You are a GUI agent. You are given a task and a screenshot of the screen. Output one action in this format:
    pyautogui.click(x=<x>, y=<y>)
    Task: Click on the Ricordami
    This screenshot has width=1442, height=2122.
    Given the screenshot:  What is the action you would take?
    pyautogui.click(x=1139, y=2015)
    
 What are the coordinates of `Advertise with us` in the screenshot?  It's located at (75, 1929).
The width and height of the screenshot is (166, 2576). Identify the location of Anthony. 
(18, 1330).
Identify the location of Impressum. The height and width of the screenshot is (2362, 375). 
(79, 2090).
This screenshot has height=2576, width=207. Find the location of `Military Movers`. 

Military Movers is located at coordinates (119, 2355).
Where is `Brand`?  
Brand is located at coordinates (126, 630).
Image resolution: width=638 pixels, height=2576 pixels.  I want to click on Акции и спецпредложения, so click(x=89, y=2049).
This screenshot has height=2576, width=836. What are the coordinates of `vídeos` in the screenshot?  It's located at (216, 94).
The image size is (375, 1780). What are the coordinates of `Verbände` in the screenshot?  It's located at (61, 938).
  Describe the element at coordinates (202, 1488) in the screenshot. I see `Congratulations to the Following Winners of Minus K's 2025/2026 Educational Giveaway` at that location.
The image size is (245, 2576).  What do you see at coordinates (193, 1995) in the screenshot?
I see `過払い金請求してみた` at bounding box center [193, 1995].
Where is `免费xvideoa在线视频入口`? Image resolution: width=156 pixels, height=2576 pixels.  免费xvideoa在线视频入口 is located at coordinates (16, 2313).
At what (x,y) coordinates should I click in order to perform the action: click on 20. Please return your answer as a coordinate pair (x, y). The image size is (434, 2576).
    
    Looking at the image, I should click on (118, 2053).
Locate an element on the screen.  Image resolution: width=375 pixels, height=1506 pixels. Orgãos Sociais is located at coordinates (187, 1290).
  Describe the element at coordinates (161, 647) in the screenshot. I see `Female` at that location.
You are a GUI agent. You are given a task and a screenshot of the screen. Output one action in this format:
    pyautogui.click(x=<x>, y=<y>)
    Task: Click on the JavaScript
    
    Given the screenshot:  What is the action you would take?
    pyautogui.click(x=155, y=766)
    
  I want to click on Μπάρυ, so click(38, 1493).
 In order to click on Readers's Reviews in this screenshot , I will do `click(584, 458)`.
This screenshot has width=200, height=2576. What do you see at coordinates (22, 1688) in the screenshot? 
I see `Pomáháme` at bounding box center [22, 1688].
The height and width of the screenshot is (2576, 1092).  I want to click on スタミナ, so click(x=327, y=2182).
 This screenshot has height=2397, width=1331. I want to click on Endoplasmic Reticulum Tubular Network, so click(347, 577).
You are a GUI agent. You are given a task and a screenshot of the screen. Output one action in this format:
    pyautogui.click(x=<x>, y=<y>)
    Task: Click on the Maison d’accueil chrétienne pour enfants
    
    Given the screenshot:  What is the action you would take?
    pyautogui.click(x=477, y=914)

What to work on>
In full and without error, restate the data.

Worked solution>
You are a GUI agent. You are given a task and a screenshot of the screen. Output one action in this format:
    pyautogui.click(x=<x>, y=<y>)
    Task: Click on the Ricordami
    This screenshot has width=1442, height=2122.
    Given the screenshot:  What is the action you would take?
    pyautogui.click(x=1139, y=2015)
    
 What are the coordinates of `Advertise with us` in the screenshot?  It's located at (75, 1929).
The width and height of the screenshot is (166, 2576). Identify the location of Anthony. 
(18, 1330).
Identify the location of Impressum. The height and width of the screenshot is (2362, 375). 
(79, 2090).
This screenshot has height=2576, width=207. Find the location of `Military Movers`. 

Military Movers is located at coordinates (119, 2355).
Where is `Brand`?  
Brand is located at coordinates (126, 630).
Image resolution: width=638 pixels, height=2576 pixels.  I want to click on Акции и спецпредложения, so click(x=89, y=2049).
This screenshot has height=2576, width=836. What are the coordinates of `vídeos` in the screenshot?  It's located at (216, 94).
The image size is (375, 1780). What are the coordinates of `Verbände` in the screenshot?  It's located at (61, 938).
  Describe the element at coordinates (202, 1488) in the screenshot. I see `Congratulations to the Following Winners of Minus K's 2025/2026 Educational Giveaway` at that location.
The image size is (245, 2576).  What do you see at coordinates (193, 1995) in the screenshot?
I see `過払い金請求してみた` at bounding box center [193, 1995].
Where is `免费xvideoa在线视频入口`? Image resolution: width=156 pixels, height=2576 pixels.  免费xvideoa在线视频入口 is located at coordinates (16, 2313).
At what (x,y) coordinates should I click in order to perform the action: click on 20. Please return your answer as a coordinate pair (x, y). The image size is (434, 2576).
    
    Looking at the image, I should click on (118, 2053).
Locate an element on the screen.  Image resolution: width=375 pixels, height=1506 pixels. Orgãos Sociais is located at coordinates (187, 1290).
  Describe the element at coordinates (161, 647) in the screenshot. I see `Female` at that location.
You are a GUI agent. You are given a task and a screenshot of the screen. Output one action in this format:
    pyautogui.click(x=<x>, y=<y>)
    Task: Click on the JavaScript
    
    Given the screenshot:  What is the action you would take?
    pyautogui.click(x=155, y=766)
    
  I want to click on Μπάρυ, so click(38, 1493).
 In order to click on Readers's Reviews in this screenshot , I will do `click(584, 458)`.
This screenshot has width=200, height=2576. What do you see at coordinates (22, 1688) in the screenshot? 
I see `Pomáháme` at bounding box center [22, 1688].
The height and width of the screenshot is (2576, 1092).  I want to click on スタミナ, so click(x=327, y=2182).
 This screenshot has height=2397, width=1331. I want to click on Endoplasmic Reticulum Tubular Network, so click(347, 577).
You are a GUI agent. You are given a task and a screenshot of the screen. Output one action in this format:
    pyautogui.click(x=<x>, y=<y>)
    Task: Click on the Maison d’accueil chrétienne pour enfants
    
    Given the screenshot:  What is the action you would take?
    pyautogui.click(x=477, y=914)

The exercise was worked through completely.